═════ Records provided

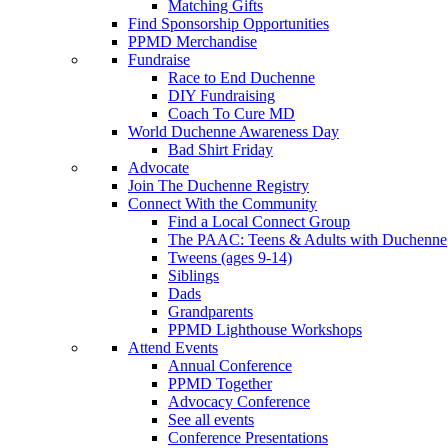
Matching Gifts
Find Sponsorship Opportunities
PPMD Merchandise
Fundraise
Race to End Duchenne
DIY Fundraising
Coach To Cure MD
World Duchenne Awareness Day
Bad Shirt Friday
Advocate
Join The Duchenne Registry
Connect With the Community
Find a Local Connect Group
The PAAC: Teens & Adults with Duchenne
Tweens (ages 9-14)
Siblings
Dads
Grandparents
PPMD Lighthouse Workshops
Attend Events
Annual Conference
PPMD Together
Advocacy Conference
See all events
Conference Presentations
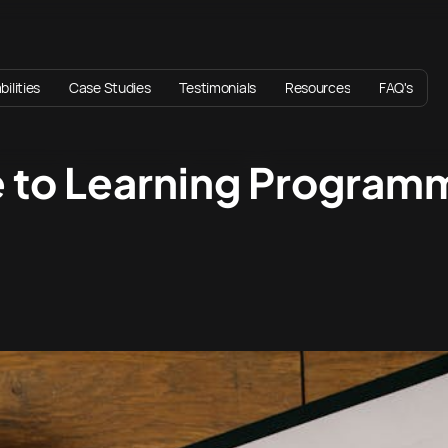
ilities
Case Studies
Testimonials
Resources
FAQ's
e to Learning Program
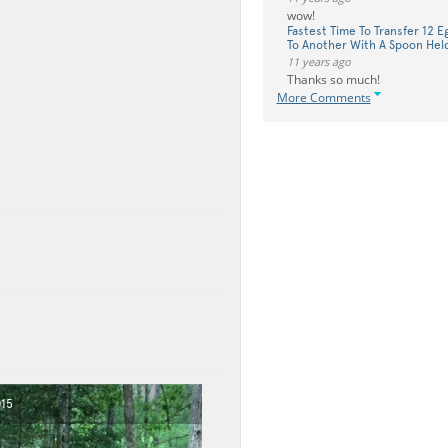
wow!
Fastest Time To Transfer 12 
To Another With A Spoon Hel
11 years ago
Thanks so much!
More Comments
015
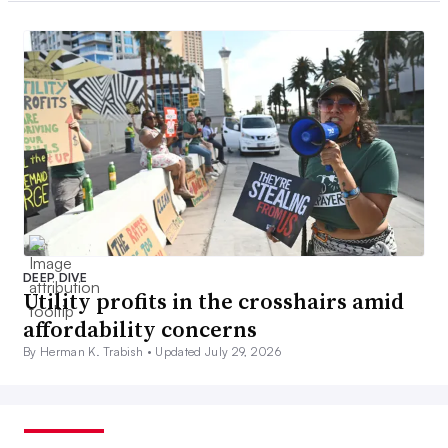
DEEP DIVE
Utility profits in the crosshairs amid
affordability concerns
By Herman K. Trabish •
Updated July 29, 2026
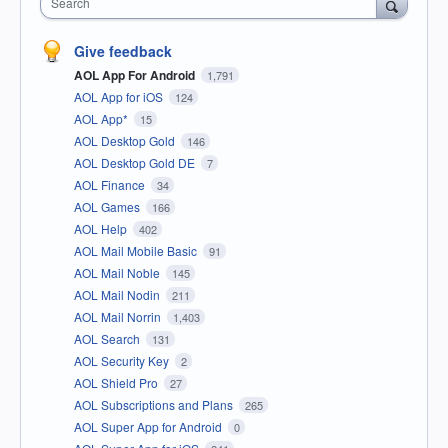
Search
Give feedback
AOL App For Android
1,791
AOL App for iOS
124
AOL App*
15
AOL Desktop Gold
146
AOL Desktop Gold DE
7
AOL Finance
34
AOL Games
166
AOL Help
402
AOL Mail Mobile Basic
91
AOL Mail Noble
145
AOL Mail Nodin
211
AOL Mail Norrin
1,403
AOL Search
131
AOL Security Key
2
AOL Shield Pro
27
AOL Subscriptions and Plans
265
AOL Super App for Android
0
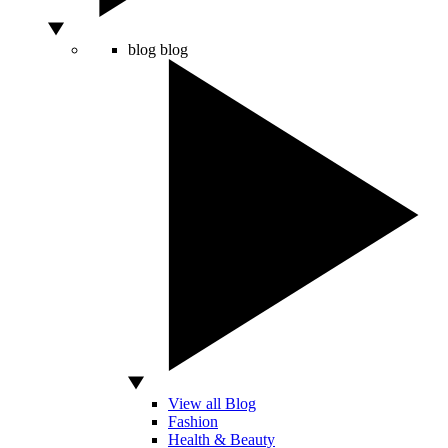
blog
blog
View all Blog
Fashion
Health & Beauty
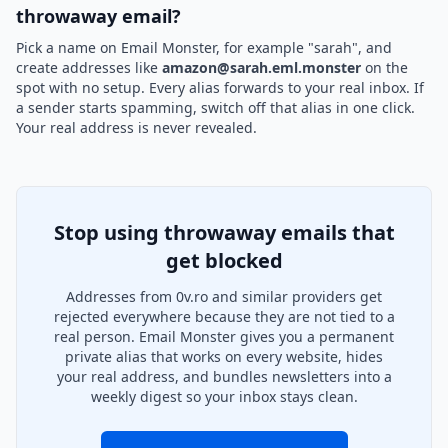
throwaway email?
Pick a name on Email Monster, for example "sarah", and
create addresses like
amazon@sarah.eml.monster
on the
spot with no setup. Every alias forwards to your real inbox. If
a sender starts spamming, switch off that alias in one click.
Your real address is never revealed.
Stop using throwaway emails that
get blocked
Addresses from 0v.ro and similar providers get
rejected everywhere because they are not tied to a
real person. Email Monster gives you a permanent
private alias that works on every website, hides
your real address, and bundles newsletters into a
weekly digest so your inbox stays clean.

══════════

**What you will do:** Find the lines above that contain the word "alias" and copy each one.

**Reply:**
spot with no setup. Every alias forwards to your real inbox. If
a sender starts spamming, switch off that alias in one click.
private alias that works on every website, hides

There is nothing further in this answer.